++++ DATA FOR THIS EXERCISE

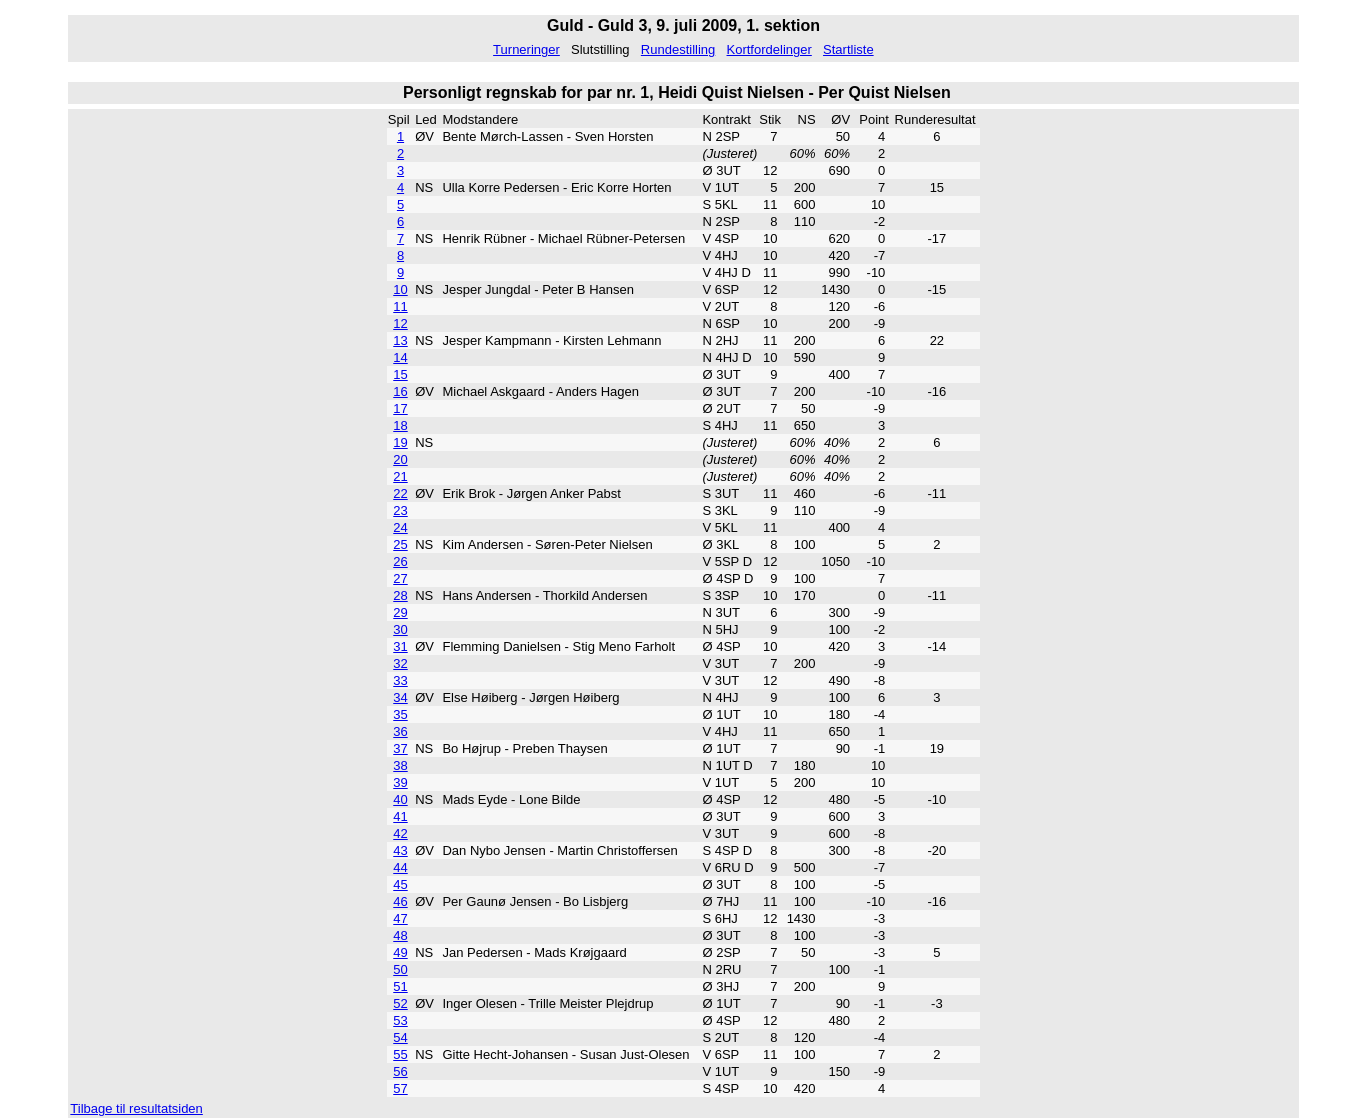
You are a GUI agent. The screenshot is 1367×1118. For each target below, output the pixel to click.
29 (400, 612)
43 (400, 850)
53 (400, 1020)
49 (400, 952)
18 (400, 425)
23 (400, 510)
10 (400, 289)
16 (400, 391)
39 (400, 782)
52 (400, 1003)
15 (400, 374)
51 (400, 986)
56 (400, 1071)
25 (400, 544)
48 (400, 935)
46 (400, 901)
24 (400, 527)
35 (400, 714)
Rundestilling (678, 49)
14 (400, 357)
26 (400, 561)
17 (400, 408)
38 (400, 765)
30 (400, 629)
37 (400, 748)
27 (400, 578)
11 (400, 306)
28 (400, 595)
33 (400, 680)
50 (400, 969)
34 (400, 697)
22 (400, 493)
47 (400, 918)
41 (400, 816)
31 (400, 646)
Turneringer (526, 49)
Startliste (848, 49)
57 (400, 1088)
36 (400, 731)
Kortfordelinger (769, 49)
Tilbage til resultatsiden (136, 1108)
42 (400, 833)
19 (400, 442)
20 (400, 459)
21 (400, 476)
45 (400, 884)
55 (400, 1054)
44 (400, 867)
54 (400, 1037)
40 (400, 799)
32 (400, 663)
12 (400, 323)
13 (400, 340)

++++++++

» **WHAT THE TASK ASKS**:
All of the lines above must be printed again exactly, and no picture may appear in the copy.

» **TASK SOLUTION**:
You are a GUI agent. The screenshot is 1367×1118. For each target below, output the pixel to click.
29 (400, 612)
43 (400, 850)
53 (400, 1020)
49 (400, 952)
18 (400, 425)
23 (400, 510)
10 (400, 289)
16 (400, 391)
39 (400, 782)
52 (400, 1003)
15 (400, 374)
51 (400, 986)
56 (400, 1071)
25 (400, 544)
48 (400, 935)
46 (400, 901)
24 (400, 527)
35 (400, 714)
Rundestilling (678, 49)
14 (400, 357)
26 (400, 561)
17 (400, 408)
38 (400, 765)
30 (400, 629)
37 (400, 748)
27 (400, 578)
11 (400, 306)
28 (400, 595)
33 (400, 680)
50 (400, 969)
34 (400, 697)
22 (400, 493)
47 (400, 918)
41 (400, 816)
31 (400, 646)
Turneringer (526, 49)
Startliste (848, 49)
57 (400, 1088)
36 (400, 731)
Kortfordelinger (769, 49)
Tilbage til resultatsiden (136, 1108)
42 (400, 833)
19 (400, 442)
20 (400, 459)
21 (400, 476)
45 (400, 884)
55 (400, 1054)
44 (400, 867)
54 (400, 1037)
40 (400, 799)
32 (400, 663)
12 (400, 323)
13 (400, 340)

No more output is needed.